*Exercise goal:* Please reproduce the records, omitting nothing and changing nothing.

*Data section:*
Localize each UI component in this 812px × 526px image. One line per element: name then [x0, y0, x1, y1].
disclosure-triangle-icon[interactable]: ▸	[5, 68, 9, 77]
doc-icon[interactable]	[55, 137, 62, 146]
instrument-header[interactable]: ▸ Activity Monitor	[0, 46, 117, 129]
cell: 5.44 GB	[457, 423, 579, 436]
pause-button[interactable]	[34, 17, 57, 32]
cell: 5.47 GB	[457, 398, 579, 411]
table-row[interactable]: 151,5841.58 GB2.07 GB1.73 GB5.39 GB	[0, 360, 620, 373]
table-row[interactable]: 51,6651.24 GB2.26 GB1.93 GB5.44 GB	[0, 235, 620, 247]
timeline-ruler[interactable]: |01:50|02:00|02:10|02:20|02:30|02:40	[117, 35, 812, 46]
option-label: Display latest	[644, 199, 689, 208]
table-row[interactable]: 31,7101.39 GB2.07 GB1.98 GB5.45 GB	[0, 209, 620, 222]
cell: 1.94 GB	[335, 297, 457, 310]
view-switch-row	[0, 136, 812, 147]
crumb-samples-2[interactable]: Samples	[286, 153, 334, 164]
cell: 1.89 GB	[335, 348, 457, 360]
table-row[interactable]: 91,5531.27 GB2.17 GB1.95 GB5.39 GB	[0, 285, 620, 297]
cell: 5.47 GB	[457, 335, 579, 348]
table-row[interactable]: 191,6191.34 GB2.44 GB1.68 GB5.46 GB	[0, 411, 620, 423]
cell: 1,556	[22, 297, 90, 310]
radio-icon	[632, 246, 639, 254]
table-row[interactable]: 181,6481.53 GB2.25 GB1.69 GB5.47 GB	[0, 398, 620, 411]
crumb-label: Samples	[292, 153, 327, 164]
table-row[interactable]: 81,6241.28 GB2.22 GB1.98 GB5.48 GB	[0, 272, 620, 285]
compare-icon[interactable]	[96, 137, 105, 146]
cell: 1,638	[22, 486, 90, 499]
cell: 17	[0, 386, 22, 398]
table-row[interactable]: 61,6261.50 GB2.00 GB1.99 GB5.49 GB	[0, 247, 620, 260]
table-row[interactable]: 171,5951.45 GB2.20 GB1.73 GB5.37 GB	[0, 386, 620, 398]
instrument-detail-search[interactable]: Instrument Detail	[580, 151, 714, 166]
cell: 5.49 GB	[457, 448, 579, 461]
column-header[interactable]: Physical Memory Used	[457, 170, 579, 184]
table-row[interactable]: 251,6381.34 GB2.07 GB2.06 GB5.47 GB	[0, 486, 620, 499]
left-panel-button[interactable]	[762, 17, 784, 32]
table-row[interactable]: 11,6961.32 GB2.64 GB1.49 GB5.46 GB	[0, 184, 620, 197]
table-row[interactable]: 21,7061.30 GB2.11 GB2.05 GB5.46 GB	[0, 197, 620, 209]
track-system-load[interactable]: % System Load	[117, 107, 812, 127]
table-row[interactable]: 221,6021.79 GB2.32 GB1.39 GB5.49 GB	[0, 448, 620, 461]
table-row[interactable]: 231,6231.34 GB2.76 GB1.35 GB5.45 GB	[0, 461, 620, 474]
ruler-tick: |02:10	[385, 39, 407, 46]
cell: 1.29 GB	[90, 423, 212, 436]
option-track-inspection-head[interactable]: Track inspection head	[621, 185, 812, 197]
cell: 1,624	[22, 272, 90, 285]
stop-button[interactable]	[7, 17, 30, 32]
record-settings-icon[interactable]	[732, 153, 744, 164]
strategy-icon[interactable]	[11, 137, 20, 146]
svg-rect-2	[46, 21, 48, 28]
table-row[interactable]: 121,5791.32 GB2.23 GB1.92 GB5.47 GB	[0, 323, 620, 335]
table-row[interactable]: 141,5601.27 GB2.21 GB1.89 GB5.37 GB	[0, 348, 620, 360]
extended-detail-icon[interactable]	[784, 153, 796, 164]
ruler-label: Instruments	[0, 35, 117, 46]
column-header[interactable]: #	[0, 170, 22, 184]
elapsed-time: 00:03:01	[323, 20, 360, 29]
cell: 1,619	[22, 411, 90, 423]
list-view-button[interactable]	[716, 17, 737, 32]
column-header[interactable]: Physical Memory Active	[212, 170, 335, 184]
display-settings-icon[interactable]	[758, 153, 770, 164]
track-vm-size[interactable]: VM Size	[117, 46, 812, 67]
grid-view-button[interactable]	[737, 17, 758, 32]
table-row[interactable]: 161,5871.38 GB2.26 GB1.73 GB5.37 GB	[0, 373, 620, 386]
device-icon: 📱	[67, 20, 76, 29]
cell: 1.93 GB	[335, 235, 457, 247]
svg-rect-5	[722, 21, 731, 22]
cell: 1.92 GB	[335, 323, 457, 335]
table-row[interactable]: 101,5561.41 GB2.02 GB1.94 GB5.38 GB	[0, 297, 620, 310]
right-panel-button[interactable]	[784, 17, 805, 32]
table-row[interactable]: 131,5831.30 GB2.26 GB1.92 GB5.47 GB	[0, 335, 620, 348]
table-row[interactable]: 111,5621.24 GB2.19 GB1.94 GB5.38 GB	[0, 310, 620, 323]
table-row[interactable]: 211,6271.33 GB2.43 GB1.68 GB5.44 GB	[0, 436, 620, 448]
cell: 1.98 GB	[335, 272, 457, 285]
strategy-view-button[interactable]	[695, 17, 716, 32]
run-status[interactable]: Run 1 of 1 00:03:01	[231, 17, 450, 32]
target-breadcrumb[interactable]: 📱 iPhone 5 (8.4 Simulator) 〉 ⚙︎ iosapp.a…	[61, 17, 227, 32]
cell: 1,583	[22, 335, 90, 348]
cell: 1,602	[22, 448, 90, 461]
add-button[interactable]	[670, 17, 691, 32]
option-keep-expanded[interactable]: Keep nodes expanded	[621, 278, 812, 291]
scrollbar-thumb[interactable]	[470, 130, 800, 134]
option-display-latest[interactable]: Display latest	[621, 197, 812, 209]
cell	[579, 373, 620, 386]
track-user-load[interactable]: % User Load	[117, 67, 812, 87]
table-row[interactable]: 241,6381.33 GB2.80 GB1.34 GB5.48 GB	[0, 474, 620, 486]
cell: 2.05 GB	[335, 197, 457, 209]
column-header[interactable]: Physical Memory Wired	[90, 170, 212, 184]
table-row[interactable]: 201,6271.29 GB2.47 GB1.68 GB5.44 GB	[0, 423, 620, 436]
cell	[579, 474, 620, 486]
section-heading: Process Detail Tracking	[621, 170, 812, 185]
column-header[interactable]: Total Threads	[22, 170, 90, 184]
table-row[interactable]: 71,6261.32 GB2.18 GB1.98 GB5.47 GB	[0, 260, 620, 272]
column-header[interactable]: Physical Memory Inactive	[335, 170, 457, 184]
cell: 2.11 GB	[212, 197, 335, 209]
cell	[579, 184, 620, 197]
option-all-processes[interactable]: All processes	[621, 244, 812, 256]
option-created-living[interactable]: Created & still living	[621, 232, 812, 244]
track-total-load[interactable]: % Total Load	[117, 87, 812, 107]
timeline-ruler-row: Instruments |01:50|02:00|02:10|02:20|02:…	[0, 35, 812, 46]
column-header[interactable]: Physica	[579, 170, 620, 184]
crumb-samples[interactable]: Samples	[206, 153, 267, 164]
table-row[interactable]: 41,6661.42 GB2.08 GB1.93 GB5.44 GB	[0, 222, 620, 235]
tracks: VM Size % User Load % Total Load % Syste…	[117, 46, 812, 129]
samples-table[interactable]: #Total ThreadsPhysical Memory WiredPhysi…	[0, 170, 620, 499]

*Task result:*
Localize each UI component in this 812px × 526px image. One line per element: name then [x0, y0, x1, y1].
disclosure-triangle-icon[interactable]: ▸	[5, 68, 9, 77]
doc-icon[interactable]	[55, 137, 62, 146]
instrument-header[interactable]: ▸ Activity Monitor	[0, 46, 117, 129]
cell: 5.44 GB	[457, 423, 579, 436]
pause-button[interactable]	[34, 17, 57, 32]
cell: 5.47 GB	[457, 398, 579, 411]
table-row[interactable]: 151,5841.58 GB2.07 GB1.73 GB5.39 GB	[0, 360, 620, 373]
table-row[interactable]: 51,6651.24 GB2.26 GB1.93 GB5.44 GB	[0, 235, 620, 247]
timeline-ruler[interactable]: |01:50|02:00|02:10|02:20|02:30|02:40	[117, 35, 812, 46]
option-label: Display latest	[644, 199, 689, 208]
table-row[interactable]: 31,7101.39 GB2.07 GB1.98 GB5.45 GB	[0, 209, 620, 222]
cell: 1.94 GB	[335, 297, 457, 310]
view-switch-row	[0, 136, 812, 147]
crumb-samples-2[interactable]: Samples	[286, 153, 334, 164]
cell: 1.89 GB	[335, 348, 457, 360]
table-row[interactable]: 91,5531.27 GB2.17 GB1.95 GB5.39 GB	[0, 285, 620, 297]
cell: 5.47 GB	[457, 335, 579, 348]
table-row[interactable]: 191,6191.34 GB2.44 GB1.68 GB5.46 GB	[0, 411, 620, 423]
cell: 1,556	[22, 297, 90, 310]
radio-icon	[632, 246, 639, 254]
table-row[interactable]: 181,6481.53 GB2.25 GB1.69 GB5.47 GB	[0, 398, 620, 411]
crumb-label: Samples	[292, 153, 327, 164]
table-row[interactable]: 81,6241.28 GB2.22 GB1.98 GB5.48 GB	[0, 272, 620, 285]
compare-icon[interactable]	[96, 137, 105, 146]
cell: 1,638	[22, 486, 90, 499]
cell: 17	[0, 386, 22, 398]
table-row[interactable]: 61,6261.50 GB2.00 GB1.99 GB5.49 GB	[0, 247, 620, 260]
table-row[interactable]: 171,5951.45 GB2.20 GB1.73 GB5.37 GB	[0, 386, 620, 398]
instrument-detail-search[interactable]: Instrument Detail	[580, 151, 714, 166]
cell: 5.49 GB	[457, 448, 579, 461]
column-header[interactable]: Physical Memory Used	[457, 170, 579, 184]
table-row[interactable]: 251,6381.34 GB2.07 GB2.06 GB5.47 GB	[0, 486, 620, 499]
left-panel-button[interactable]	[762, 17, 784, 32]
table-row[interactable]: 11,6961.32 GB2.64 GB1.49 GB5.46 GB	[0, 184, 620, 197]
table-row[interactable]: 21,7061.30 GB2.11 GB2.05 GB5.46 GB	[0, 197, 620, 209]
track-system-load[interactable]: % System Load	[117, 107, 812, 127]
table-row[interactable]: 221,6021.79 GB2.32 GB1.39 GB5.49 GB	[0, 448, 620, 461]
table-row[interactable]: 231,6231.34 GB2.76 GB1.35 GB5.45 GB	[0, 461, 620, 474]
ruler-tick: |02:10	[385, 39, 407, 46]
cell: 1.29 GB	[90, 423, 212, 436]
option-track-inspection-head[interactable]: Track inspection head	[621, 185, 812, 197]
cell: 1,624	[22, 272, 90, 285]
stop-button[interactable]	[7, 17, 30, 32]
record-settings-icon[interactable]	[732, 153, 744, 164]
strategy-icon[interactable]	[11, 137, 20, 146]
svg-rect-2	[46, 21, 48, 28]
table-row[interactable]: 121,5791.32 GB2.23 GB1.92 GB5.47 GB	[0, 323, 620, 335]
table-row[interactable]: 141,5601.27 GB2.21 GB1.89 GB5.37 GB	[0, 348, 620, 360]
extended-detail-icon[interactable]	[784, 153, 796, 164]
ruler-label: Instruments	[0, 35, 117, 46]
column-header[interactable]: #	[0, 170, 22, 184]
elapsed-time: 00:03:01	[323, 20, 360, 29]
cell: 1,619	[22, 411, 90, 423]
list-view-button[interactable]	[716, 17, 737, 32]
column-header[interactable]: Physical Memory Active	[212, 170, 335, 184]
display-settings-icon[interactable]	[758, 153, 770, 164]
track-vm-size[interactable]: VM Size	[117, 46, 812, 67]
grid-view-button[interactable]	[737, 17, 758, 32]
table-row[interactable]: 161,5871.38 GB2.26 GB1.73 GB5.37 GB	[0, 373, 620, 386]
device-icon: 📱	[67, 20, 76, 29]
cell: 1.93 GB	[335, 235, 457, 247]
svg-rect-5	[722, 21, 731, 22]
cell: 1.92 GB	[335, 323, 457, 335]
table-row[interactable]: 101,5561.41 GB2.02 GB1.94 GB5.38 GB	[0, 297, 620, 310]
right-panel-button[interactable]	[784, 17, 805, 32]
table-row[interactable]: 131,5831.30 GB2.26 GB1.92 GB5.47 GB	[0, 335, 620, 348]
table-row[interactable]: 111,5621.24 GB2.19 GB1.94 GB5.38 GB	[0, 310, 620, 323]
table-row[interactable]: 211,6271.33 GB2.43 GB1.68 GB5.44 GB	[0, 436, 620, 448]
cell: 1.98 GB	[335, 272, 457, 285]
strategy-view-button[interactable]	[695, 17, 716, 32]
run-status[interactable]: Run 1 of 1 00:03:01	[231, 17, 450, 32]
target-breadcrumb[interactable]: 📱 iPhone 5 (8.4 Simulator) 〉 ⚙︎ iosapp.a…	[61, 17, 227, 32]
cell: 1,583	[22, 335, 90, 348]
cell: 1,602	[22, 448, 90, 461]
add-button[interactable]	[670, 17, 691, 32]
option-keep-expanded[interactable]: Keep nodes expanded	[621, 278, 812, 291]
scrollbar-thumb[interactable]	[470, 130, 800, 134]
option-display-latest[interactable]: Display latest	[621, 197, 812, 209]
cell	[579, 373, 620, 386]
track-user-load[interactable]: % User Load	[117, 67, 812, 87]
table-row[interactable]: 241,6381.33 GB2.80 GB1.34 GB5.48 GB	[0, 474, 620, 486]
cell: 2.05 GB	[335, 197, 457, 209]
column-header[interactable]: Physical Memory Wired	[90, 170, 212, 184]
table-row[interactable]: 201,6271.29 GB2.47 GB1.68 GB5.44 GB	[0, 423, 620, 436]
cell	[579, 474, 620, 486]
section-heading: Process Detail Tracking	[621, 170, 812, 185]
column-header[interactable]: Total Threads	[22, 170, 90, 184]
table-row[interactable]: 71,6261.32 GB2.18 GB1.98 GB5.47 GB	[0, 260, 620, 272]
column-header[interactable]: Physical Memory Inactive	[335, 170, 457, 184]
cell: 2.11 GB	[212, 197, 335, 209]
cell	[579, 184, 620, 197]
option-all-processes[interactable]: All processes	[621, 244, 812, 256]
option-created-living[interactable]: Created & still living	[621, 232, 812, 244]
track-total-load[interactable]: % Total Load	[117, 87, 812, 107]
timeline-ruler-row: Instruments |01:50|02:00|02:10|02:20|02:…	[0, 35, 812, 46]
column-header[interactable]: Physica	[579, 170, 620, 184]
crumb-samples[interactable]: Samples	[206, 153, 267, 164]
table-row[interactable]: 41,6661.42 GB2.08 GB1.93 GB5.44 GB	[0, 222, 620, 235]
tracks: VM Size % User Load % Total Load % Syste…	[117, 46, 812, 129]
samples-table[interactable]: #Total ThreadsPhysical Memory WiredPhysi…	[0, 170, 620, 499]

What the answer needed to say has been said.